╭─ Data records

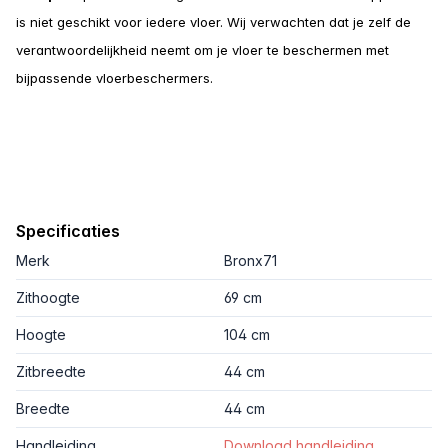
is niet geschikt voor iedere vloer. Wij verwachten dat je zelf de
verantwoordelijkheid neemt om je vloer te beschermen met
bijpassende vloerbeschermers.
Specificaties
Merk
Bronx71
Zithoogte
69 cm
Hoogte
104 cm
Zitbreedte
44 cm
Breedte
44 cm
Handleiding
Download handleiding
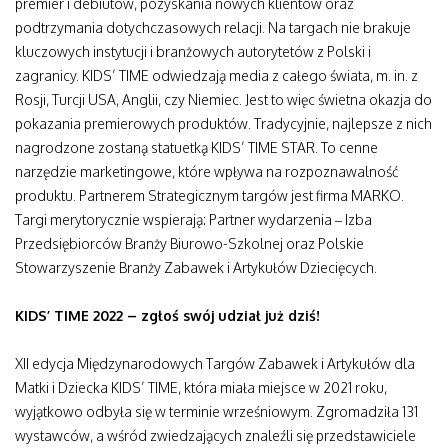
premier i debiutów, pozyskania nowych klientów oraz
podtrzymania dotychczasowych relacji. Na targach nie brakuje
kluczowych instytucji i branżowych autorytetów z Polski i
zagranicy. KIDS’ TIME odwiedzają media z całego świata, m. in. z
Rosji, Turcji USA, Anglii, czy Niemiec. Jest to więc świetna okazja do
pokazania premierowych produktów. Tradycyjnie, najlepsze z nich
nagrodzone zostaną statuetką KIDS’ TIME STAR. To cenne
narzędzie marketingowe, które wpływa na rozpoznawalność
produktu. Partnerem Strategicznym targów jest firma MARKO.
Targi merytorycznie wspierają: Partner wydarzenia – Izba
Przedsiębiorców Branży Biurowo-Szkolnej oraz Polskie
Stowarzyszenie Branży Zabawek i Artykułów Dziecięcych.
KIDS’ TIME 2022 – zgłoś swój udział już dziś!
XII edycja Międzynarodowych Targów Zabawek i Artykułów dla
Matki i Dziecka KIDS’ TIME, która miała miejsce w 2021 roku,
wyjątkowo odbyła się w terminie wrześniowym. Zgromadziła 131
wystawców, a wśród zwiedzających znaleźli się przedstawiciele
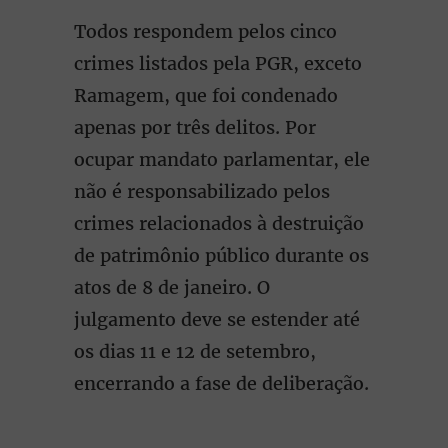
Todos respondem pelos cinco
crimes listados pela PGR, exceto
Ramagem, que foi condenado
apenas por três delitos. Por
ocupar mandato parlamentar, ele
não é responsabilizado pelos
crimes relacionados à destruição
de patrimônio público durante os
atos de 8 de janeiro. O
julgamento deve se estender até
os dias 11 e 12 de setembro,
encerrando a fase de deliberação.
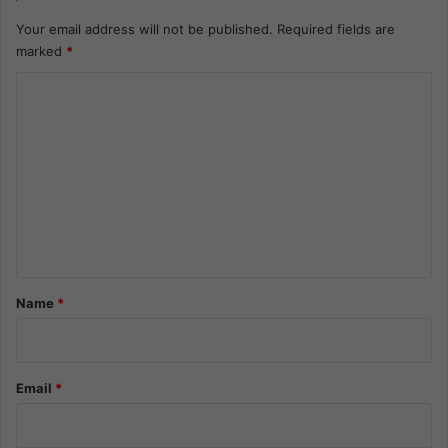
Your email address will not be published.
Required fields are
marked
*
C
o
m
m
e
n
t
*
Name
*
Email
*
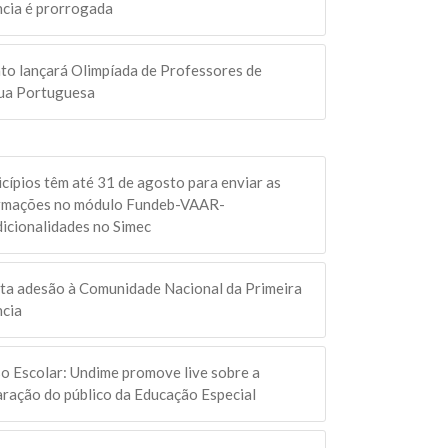
ncia é prorrogada
to lançará Olimpíada de Professores de
ua Portuguesa
cípios têm até 31 de agosto para enviar as
rmações no módulo Fundeb-VAAR-
icionalidades no Simec
ta adesão à Comunidade Nacional da Primeira
ncia
o Escolar: Undime promove live sobre a
aração do público da Educação Especial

╰─

Task objective:
Print, with pictures removed, exactly the lines of the records above from the top through the line containing "Ramagem, que foi condenado".

Your response:
is niet geschikt voor iedere vloer. Wij verwachten dat je zelf de
verantwoordelijkheid neemt om je vloer te beschermen met
bijpassende vloerbeschermers.
Specificaties
Merk
Bronx71
Zithoogte
69 cm
Hoogte
104 cm
Zitbreedte
44 cm
Breedte
44 cm
Handleiding
Download handleiding
premier i debiutów, pozyskania nowych klientów oraz
podtrzymania dotychczasowych relacji. Na targach nie brakuje
kluczowych instytucji i branżowych autorytetów z Polski i
zagranicy. KIDS’ TIME odwiedzają media z całego świata, m. in. z
Rosji, Turcji USA, Anglii, czy Niemiec. Jest to więc świetna okazja do
pokazania premierowych produktów. Tradycyjnie, najlepsze z nich
nagrodzone zostaną statuetką KIDS’ TIME STAR. To cenne
narzędzie marketingowe, które wpływa na rozpoznawalność
produktu. Partnerem Strategicznym targów jest firma MARKO.
Targi merytorycznie wspierają: Partner wydarzenia – Izba
Przedsiębiorców Branży Biurowo-Szkolnej oraz Polskie
Stowarzyszenie Branży Zabawek i Artykułów Dziecięcych.
KIDS’ TIME 2022 – zgłoś swój udział już dziś!
XII edycja Międzynarodowych Targów Zabawek i Artykułów dla
Matki i Dziecka KIDS’ TIME, która miała miejsce w 2021 roku,
wyjątkowo odbyła się w terminie wrześniowym. Zgromadziła 131
wystawców, a wśród zwiedzających znaleźli się przedstawiciele
Todos respondem pelos cinco
crimes listados pela PGR, exceto
Ramagem, que foi condenado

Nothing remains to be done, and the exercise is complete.